Fast-dVLA: Accelerating Discrete Diffusion VLA to Real-Time Performance

problem

discrete diffusion VLA (dVLA) models like Dream-VLA, DD-VLA, and UD-VLA output actions via iterative denoising of discrete tokens, giving them better multimodal alignment than flow-matching VLAs but at a severe inference speed penalty. the bidirectional attention mechanism in dVLAs prevents KV cache reuse between denoising steps, making each forward pass expensive. typical dVLA execution frequencies fall far below the 30 Hz required for real-time robot control. prior acceleration strategies like Fast-dLLM (which forces KV reuse under bidirectional attention) cause performance drops because the cached KV states are stale. block diffusion (sequential blocks with intra-block parallelism) helps but precludes inter-block parallelism. Fast-dVLA is the first method to bring dVLAs to real-time speed (30 Hz) while maintaining or improving task success rates.

architecture

Fast-dVLA makes two key architectural changes to the standard dVLA:

block-wise causal attention. instead of full bidirectional attention over the entire action sequence, Fast-dVLA restricts attention so each block only attends to its prefix (prompt + earlier completed blocks) and tokens within itself. once a block is fully decoded, its KV states remain fixed and can be cached for all subsequent denoising iterations. this is the critical enabler for inference speedup.

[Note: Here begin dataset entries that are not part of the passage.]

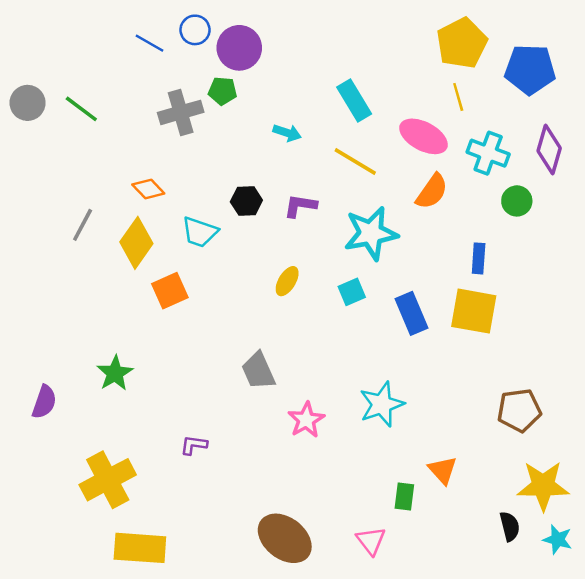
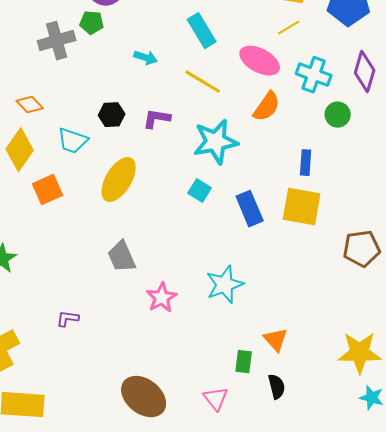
yellow line: (458, 97) -> (289, 28), turned 75
yellow ellipse: (287, 281) -> (119, 180), moved, size x1.8
cyan square: (352, 292) -> (200, 191), turned -35
brown pentagon: (519, 410) -> (362, 249), moved
black semicircle: (510, 526) -> (277, 387), moved

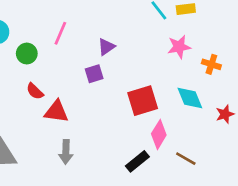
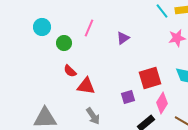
purple square: (94, 74) -> (128, 97), moved
gray arrow: (66, 152) -> (93, 116), turned -36

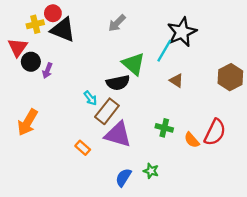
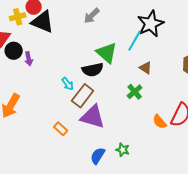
purple arrow: (47, 71) -> (29, 59), turned -32
green cross: (164, 128) -> (135, 92), moved, turned 35

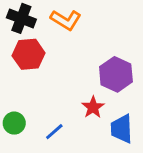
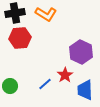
black cross: (21, 18) -> (15, 13), turned -30
blue line: (54, 132) -> (45, 84), moved

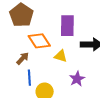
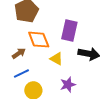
blue line: (29, 78) -> (21, 74), turned 56

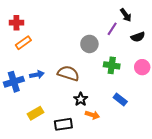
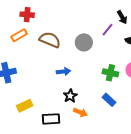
red cross: (16, 23) -> (27, 15), moved
green cross: (112, 65) -> (110, 73), moved
brown semicircle: (68, 73) -> (50, 40), moved
blue arrow: (37, 75) -> (63, 71), moved

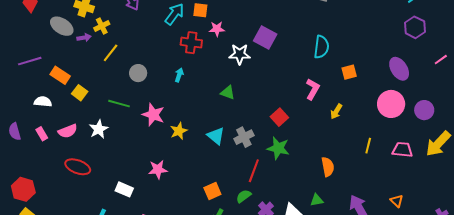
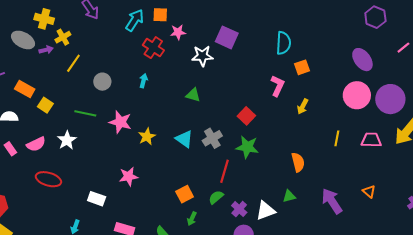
red cross: (191, 43) -> (153, 48), turned 30
orange square: (349, 72) -> (302, 67), moved
purple circle: (424, 110) -> (390, 99), size x1.5

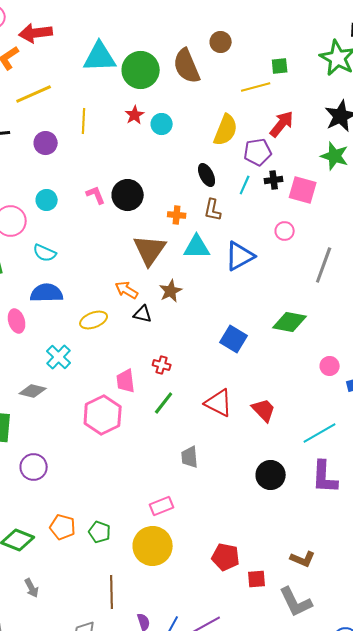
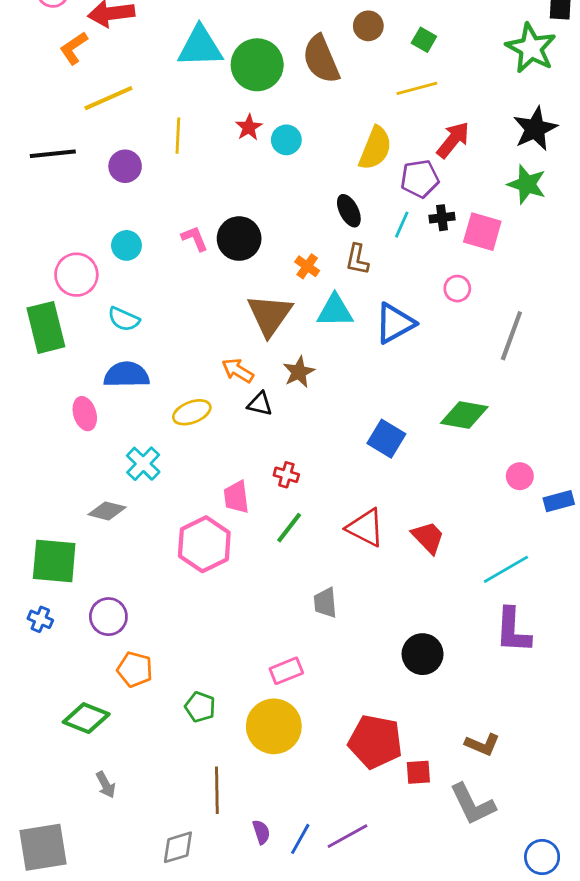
green square: (280, 66) -> (424, 40), moved, turned 36
orange cross: (177, 215) -> (307, 266), turned 30
black circle: (271, 475) -> (423, 654), moved
orange pentagon: (63, 527) -> (135, 669), moved
red pentagon: (226, 557) -> (375, 742), size x1.4

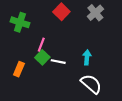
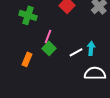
white line: (58, 62) -> (76, 52), moved, turned -40
white semicircle: (91, 84) -> (95, 73), turned -40

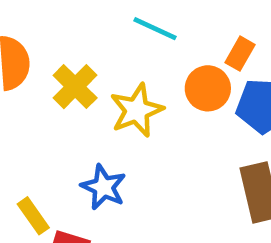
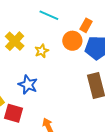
yellow star: (137, 110) -> (42, 51), size x0.6

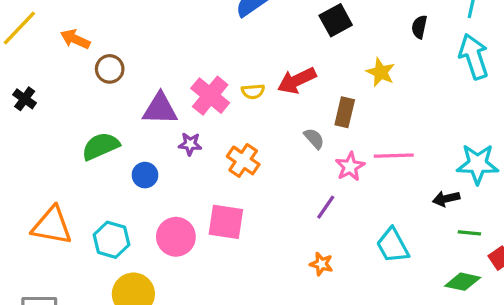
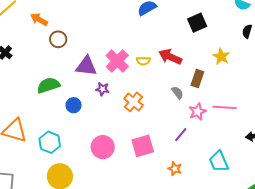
red arrow: (297, 80) -> (170, 57), turned 45
pink square: (226, 222) -> (143, 146), moved, turned -30
pink circle: (176, 237) -> (103, 147), moved

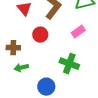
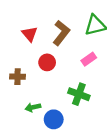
green arrow: (21, 68) -> (33, 107), moved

diffusion forcing for inter-block parallelism. blocks are assigned progressively increasing noise levels: $t_1 < t_2 < \cdots < t_N$. earlier blocks see less corruption and decode faster, while later blocks remain more masked. the reverse process factorizes as:

\[p\_\theta(Y^0 \mid Y^{t\_{1:N}}) = \prod\_{i=1}^{N} p\_\theta(Y\_{B\_i}^0 \mid Y\_{B\_1}^{t\_1}, \ldots, Y\_{B\_i}^{t\_i})\]

this means blocks can be denoised in parallel even though they carry different noise levels, since later blocks only need to condition on partially-cleaned earlier blocks (via block-wise causal attention).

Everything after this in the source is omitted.